Sometimes, I’m asked why I don’t get more creative with the titles to my images. For example, the title for the image in this post, “White Trees, Series 3, No. 1,” probably wouldn’t be considered as being particularly inspired or creative.
There’s a reason for that. I’m a firm believer in the idea that the value of a photograph should come strictly from within the four corners of the image itself. I generally feel that when you supply a photograph with supplementary information – such as a creative title, explanatory text, a bio of the photographer, etc. – that at best such information distracts from the impact of the image itself, and at worst it becomes a crutch to prop up an otherwise weak image.
Having a mundane title is like an informational dead end for the viewer. There’s nothing there for the viewer to latch on to. Attention is directed back to the photograph itself, and the image stands or fails on its own merits.

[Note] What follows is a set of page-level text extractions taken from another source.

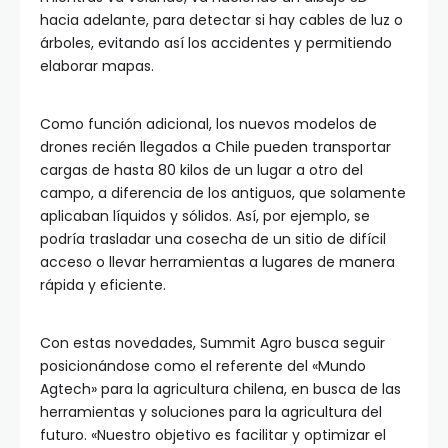
hacia adelante, para detectar si hay cables de luz o
árboles, evitando así los accidentes y permitiendo
elaborar mapas.
Como función adicional, los nuevos modelos de
drones recién llegados a Chile pueden transportar
cargas de hasta 80 kilos de un lugar a otro del
campo, a diferencia de los antiguos, que solamente
aplicaban líquidos y sólidos. Así, por ejemplo, se
podría trasladar una cosecha de un sitio de difícil
acceso o llevar herramientas a lugares de manera
rápida y eficiente.
Con estas novedades, Summit Agro busca seguir
posicionándose como el referente del «Mundo
Agtech» para la agricultura chilena, en busca de las
herramientas y soluciones para la agricultura del
futuro. «Nuestro objetivo es facilitar y optimizar el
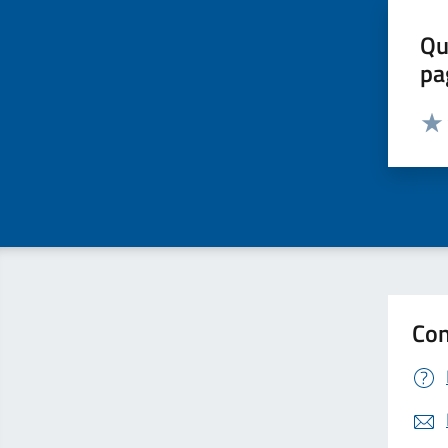
Qu
pa
Valut
Valu
Con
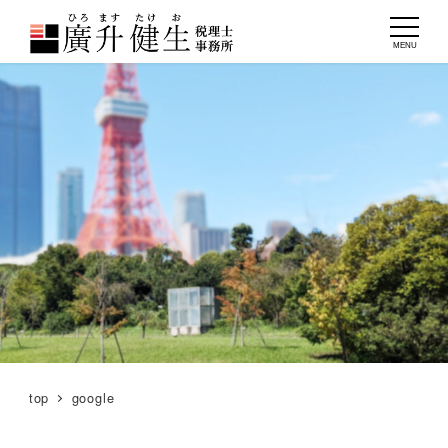
MENU
top
google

For those who are curious, I’ve divided the White Trees images into three (so far) series based on location. Series 1 was photographed in Rocky Mountain National Park, Series 2 at the Mount Goliath Natural Area, and Series 3 at the Windy Ridge Bristlecone Pine Scenic Area, all in Colorado. Within each series, photographs are numbered in the order I work on and finish them, not in the order they were captured.
But of course, to keep things interesting, even I break my own rules. That’s why the Series 1 images indeed each do have a more descriptive title. There just was something about the trees at the Rocky Mountain National Park location that made me see them as having human characteristics, and I named them accordingly. You can see the names in the White Trees gallery on this website if you’re interested.